[Saved data entries]
********
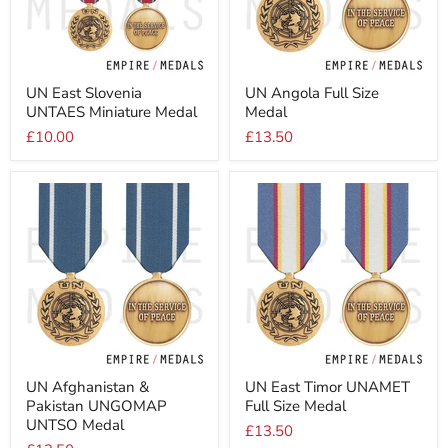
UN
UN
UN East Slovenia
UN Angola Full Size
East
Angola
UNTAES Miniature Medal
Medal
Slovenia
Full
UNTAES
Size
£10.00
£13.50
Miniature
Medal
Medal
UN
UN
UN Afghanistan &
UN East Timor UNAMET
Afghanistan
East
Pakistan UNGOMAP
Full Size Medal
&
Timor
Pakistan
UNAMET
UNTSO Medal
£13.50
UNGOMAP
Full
********
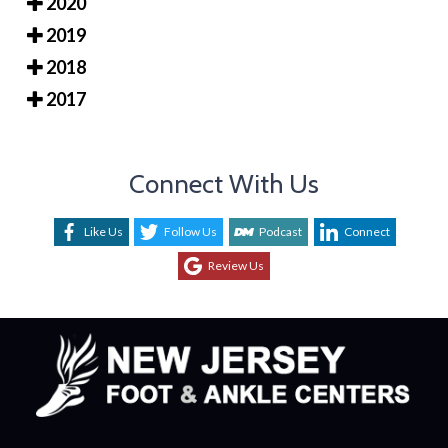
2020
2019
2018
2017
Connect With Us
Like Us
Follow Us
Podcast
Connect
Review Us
********
## What is being asked
The expected answer is a number and nothing else: how many lines above include the word "East".

## Solution for this problem
4